I fully agree with the premise of Swatzendruber’s article; that Anabaptists have a distinct theology that is based on the Christo-centric interpretation of the Bible. Based on this interpretation, we cannot really align ourselves with the political ideologies that are offered to us in America. Swatzendruber seemed to lament that this is not the case (many Mennonites are aligning themselves to political parties), and the solution to this problem was to get more Anabaptist young adults into Anabaptist institutions of higher education. Sounds like a good sales pitch coming from a president of a Mennonite college.
As I mentioned above, I just graduated from a Mennonite college, and during my time there my peers and I were continually frustrated with the way that the college was run. Where as Swatzendruber contends that “we’re[Mennonite colleges] different from other colleges,” my experience was that the only difference came from the theology department and some history profs. Yes, our theology and biblical interpretation are distinctly Anabaptist, but that is all.

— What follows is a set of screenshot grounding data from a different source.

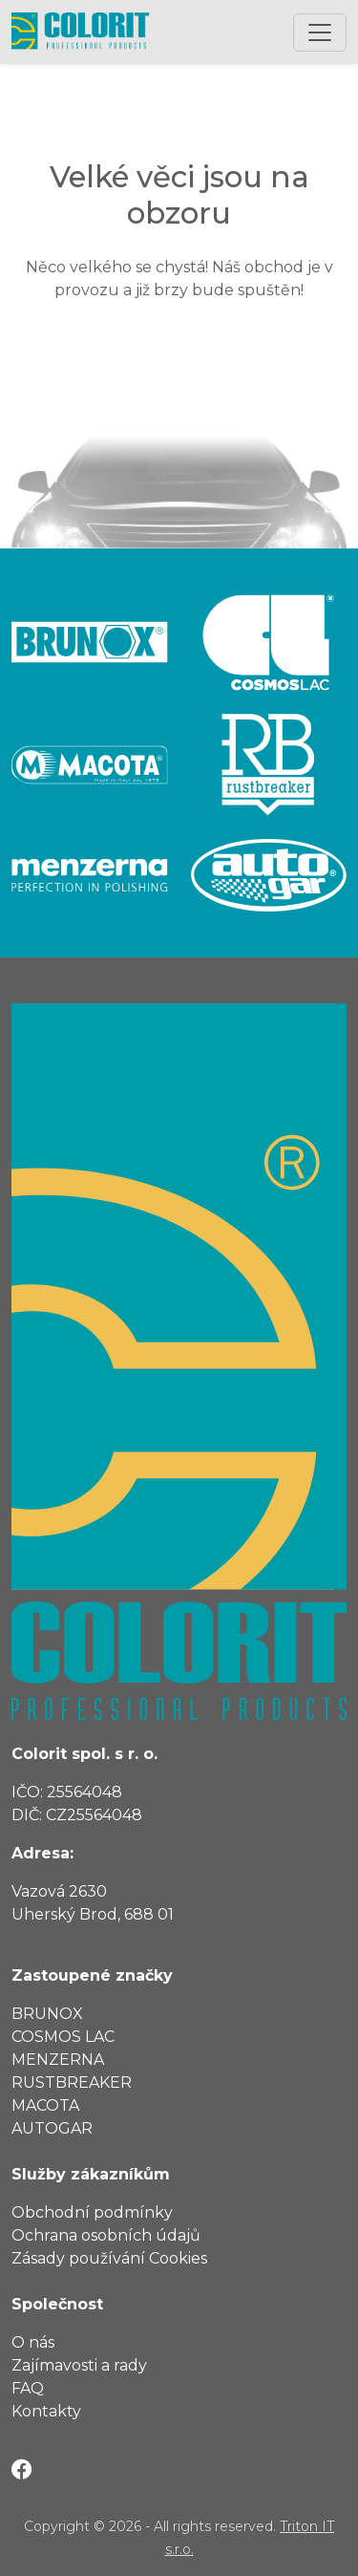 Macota (45, 2105)
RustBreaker (71, 2082)
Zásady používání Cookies (109, 2258)
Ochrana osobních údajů (105, 2235)
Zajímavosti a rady (79, 2365)
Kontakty (46, 2411)
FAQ (27, 2388)
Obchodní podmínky (92, 2212)
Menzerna (57, 2059)
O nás (32, 2342)
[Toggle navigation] (320, 32)
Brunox (47, 2014) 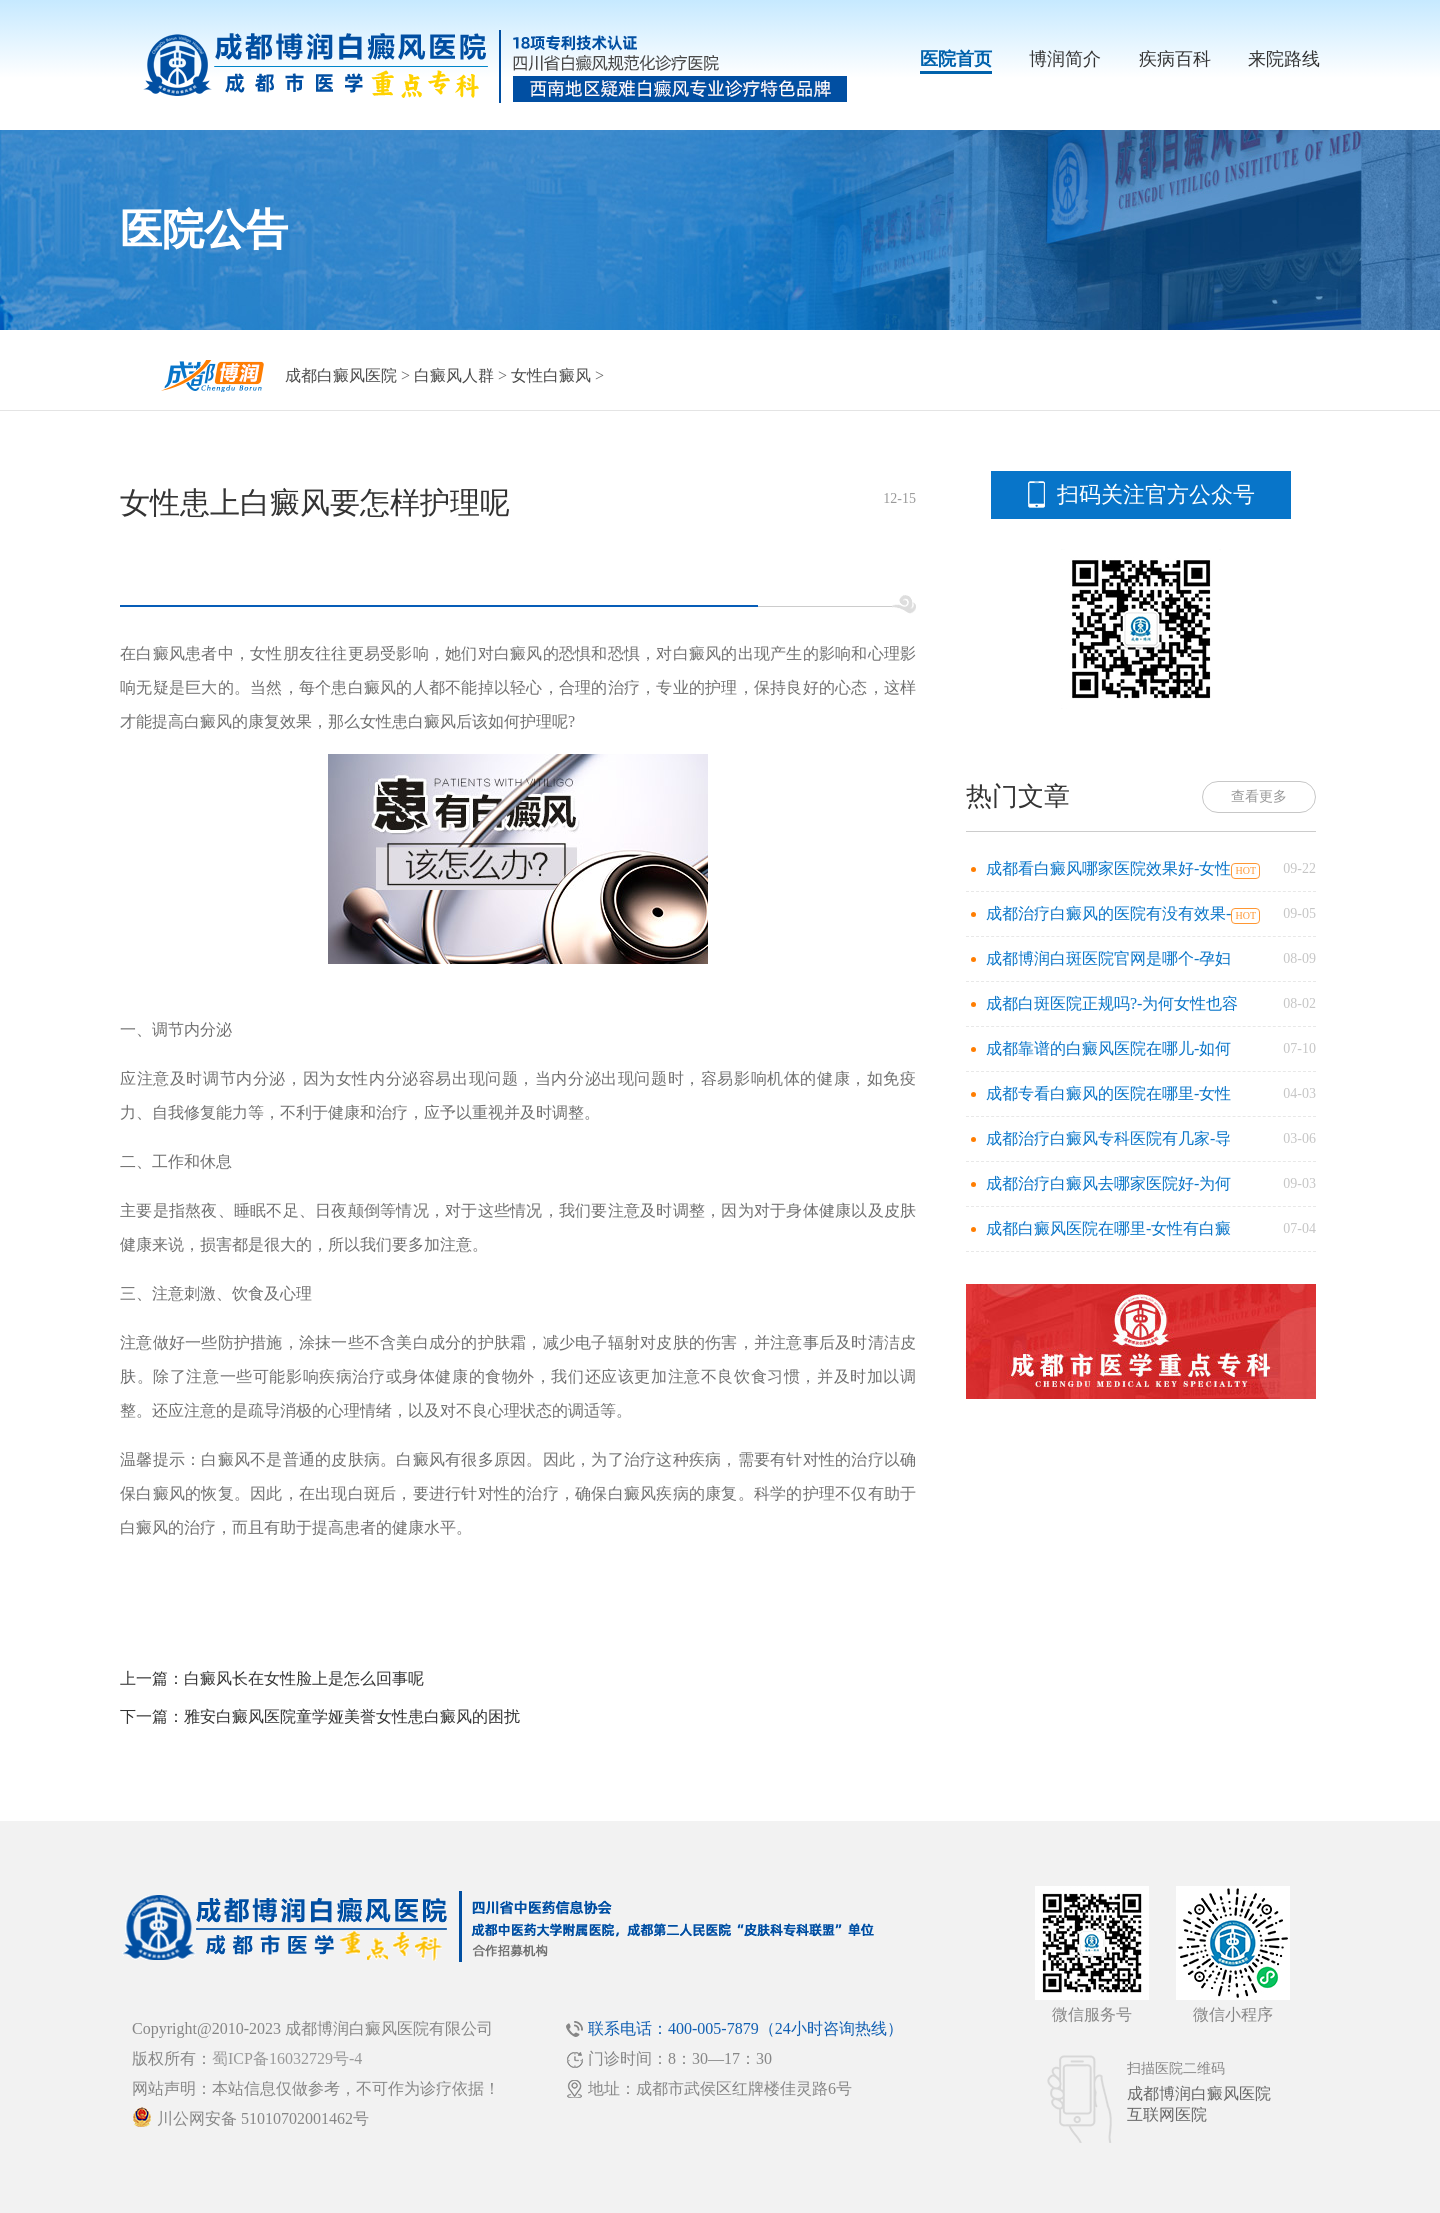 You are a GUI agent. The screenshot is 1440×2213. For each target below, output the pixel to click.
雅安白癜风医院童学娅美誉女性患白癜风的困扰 (352, 1716)
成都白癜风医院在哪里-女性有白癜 (1108, 1228)
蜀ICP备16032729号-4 (287, 2058)
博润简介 (1065, 59)
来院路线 (1284, 59)
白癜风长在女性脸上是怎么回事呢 (304, 1678)
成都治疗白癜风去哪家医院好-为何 (1108, 1183)
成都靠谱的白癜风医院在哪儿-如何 (1108, 1048)
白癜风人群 (454, 375)
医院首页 (956, 59)
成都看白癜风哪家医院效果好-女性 (1108, 868)
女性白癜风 (551, 375)
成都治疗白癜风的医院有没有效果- (1108, 913)
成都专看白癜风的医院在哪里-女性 (1108, 1093)
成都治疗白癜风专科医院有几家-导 (1108, 1138)
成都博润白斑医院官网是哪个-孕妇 (1108, 958)
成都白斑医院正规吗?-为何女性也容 (1112, 1003)
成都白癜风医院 (341, 375)
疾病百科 (1175, 59)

I remember in one of my classes we got into a discussion of whether of not Mennonite Colleges function any differently from non-Mennonite, or secular institutions. We couldn’t come up with anything. Everything, and I mean everything, revolves around the precious dollar. From food service, to maintenance, it is all about making money. Admissions counselors are not recruiting good qualified students, they are chasing after 20+ thousand dollar chunks of change that happened to be attached to high school seniors. I have a friend who is an admissions counselor that often times vents to me about this.
If I had a dollar for every time that I heard, “young adults want authenticity” I would be a couple hundred dollars richer than I am now. Our colleges now are a far cry from displaying “authentic” Anabaptist values outside the theology departments. Mr. Swatzendruber, my challenge to you is find a new way to do college, a college that is holistically based on Anabaptist values, and you will find a more effective way to propagate our perspective to the next generation.